Hair loss is often called alopecia and is sometimes even referred to as ‘female pattern baldness’, similar to the baldness suffered by many males as they age. The difference is that in females, the problem doesn’t necessarily strike only aging women. It can, in fact, occur at any time after the woman reaches adulthood, often beginning in her late teens and carrying on for decades. For this reason, the hair loss is often associated with hormonal imbalances, many of which start before the woman gets into her twenties.
There are a variety of health issues that cause hair loss in women. Thyroid disease, for example, causes an overactive or underactive thyroid, both of which make hair dry, brittle, and cause it to fall out. Polycystic ovary syndrome, (PCOS) creates hormonal imbalances that cause hair loss from the head while encouraging hair growth on the body and face, and lupus causes hair to fall but it eventually grows back again. Pituitary gland diseases also cause hair loss as one of the symptoms, as does HIV/AIDS, and chronic anemia.
Treatment for cancer is another cause of baldness for both sexes, and although this is not associated with hormonal imbalances, the hair loss can sometimes be permanent, depending on the type of treatment used and the severity of the disease. Often, in cancer patients, the hair grows back after a round of treatment is completed. But for most women sufferers, hair loss is a gradual problem that doesn’t reverse itself until the underlying cause is treated. In the case of anemia, the problem has to be long-term in order for the hair to be affected. Treatment usually involves an iron-rich diet or the addition of iron supplements.
PCOS can often be cured simply by resetting the hormone levels so that the progesterone and testosterone even out more, and this is traditionally done by implementing birth control that regulates hormones. Sometimes women can reverse PCOS by getting pregnant and carrying a child to term, but this is impractical for those not wishing to bear children and can be difficult as PCOS often causes infertility issues. Also, pregnancy can create a short-lived hair growth that makes the hair appear fuller and healthier, at least until after the baby is born and the hormone levels return to normal This new hair growth falls out within a few weeks after the birth of her child.
If thyroid disease is the cause of the hair loss, the woman can have her doctor prescribe medications that control thyroid hormone levels, reducing the levels if too high and increasing them if too low. Both treatments will regulate the hormones enough to treat the hair loss problem. The best idea if hair loss is suspected, is to see the doctor and catch the cause of the condition as early as possible, making reversal easier.

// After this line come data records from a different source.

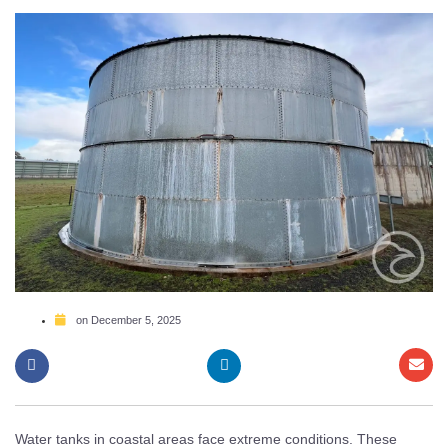
on
December 5, 2025
Water tanks in coastal areas face extreme conditions. These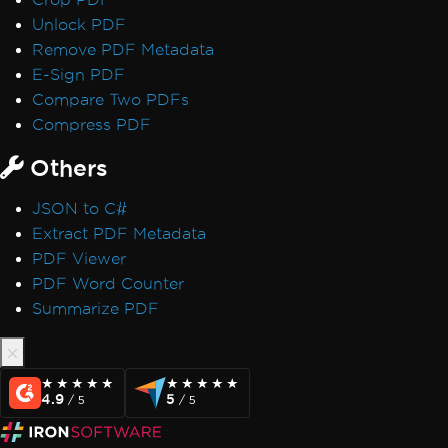
Unlock PDF
Remove PDF Metadata
E-Sign PDF
Compare Two PDFs
Compress PDF
Others
JSON to C#
Extract PDF Metadata
PDF Viewer
PDF Word Counter
Summarize PDF
★★★★★
★★★★★
★★★★★
★★★★★
4.9
5
/ 5
/ 5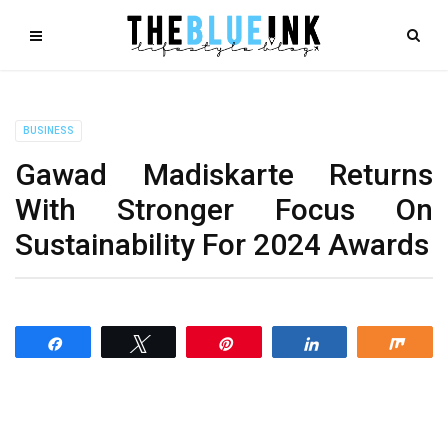
BUSINESS
Gawad Madiskarte Returns
With Stronger Focus On
Sustainability For 2024 Awards
Share
Tweet
Pin
Share
Shar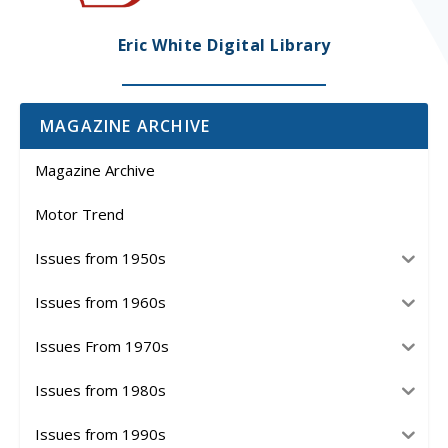
Eric White Digital Library
MAGAZINE ARCHIVE
Magazine Archive
Motor Trend
Issues from 1950s
Issues from 1960s
Issues From 1970s
Issues from 1980s
Issues from 1990s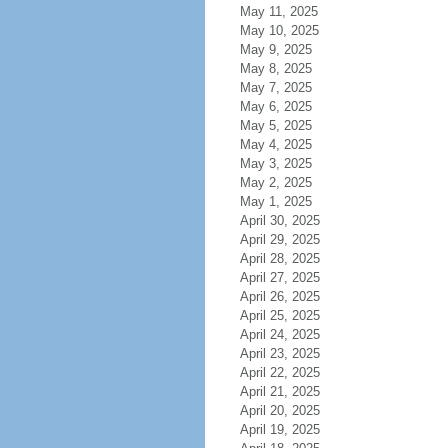
May 11, 2025
May 10, 2025
May 9, 2025
May 8, 2025
May 7, 2025
May 6, 2025
May 5, 2025
May 4, 2025
May 3, 2025
May 2, 2025
May 1, 2025
April 30, 2025
April 29, 2025
April 28, 2025
April 27, 2025
April 26, 2025
April 25, 2025
April 24, 2025
April 23, 2025
April 22, 2025
April 21, 2025
April 20, 2025
April 19, 2025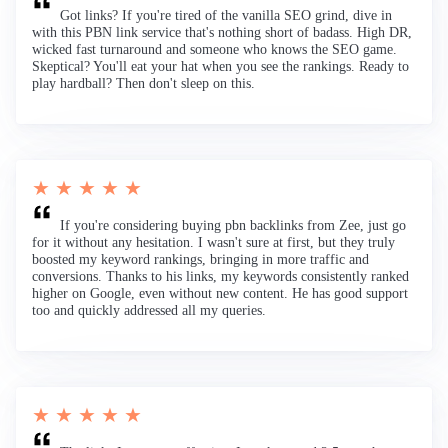
Got links? If you're tired of the vanilla SEO grind, dive in
with this PBN link service that's nothing short of badass. High DR,
wicked fast turnaround and someone who knows the SEO game.
Skeptical? You'll eat your hat when you see the rankings. Ready to
play hardball? Then don't sleep on this.
★ ★ ★ ★ ★
If you're considering buying pbn backlinks from Zee, just go
for it without any hesitation. I wasn't sure at first, but they truly
boosted my keyword rankings, bringing in more traffic and
conversions. Thanks to his links, my keywords consistently ranked
higher on Google, even without new content. He has good support
too and quickly addressed all my queries.
★ ★ ★ ★ ★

It’s important to make sure that the hair is as healthy as possible. While it’s true that hair is nothing more than a waste product, much like fingernails and toenails, it’s something that most women don’t want to live without. Taking the proper vitamin and mineral supplements, as well as eating a healthy diet involving fresh fruits and vegetables and a good dose of protein also helps to enable the woman to grow a thick, lustrous head of hair. Iron-rich foods and antioxidants help to enrich the hair follicles, creating thicker, fuller and longer hair.
Another issue with falling hair that doesn’t involve actual disease, is over processing the hair with harsh chemicals or styles. Perms, excessive blow drying, bleaching, color treating, tight ponytails or braiding… all of these things can cause weakened hair. In the long run, the follicles dry out or begin to fail from all the stress and chemicals, causing either temporary or in some extreme cases, permanent hair loss. In these situations, at least when caught early enough, the best treatment is to allow the hair to rest for a while. In other words, no aggressive hairstyles until the situation reverses itself.
The main idea is to be sensible. As stated before, figure out the active cause of the hair loss and do something about it as early as possible. See a doctor if disease is suspected, so the condition can be diagnosed. It may be something that isn’t serious, but you never know unless you take those first steps toward uncovering the problem.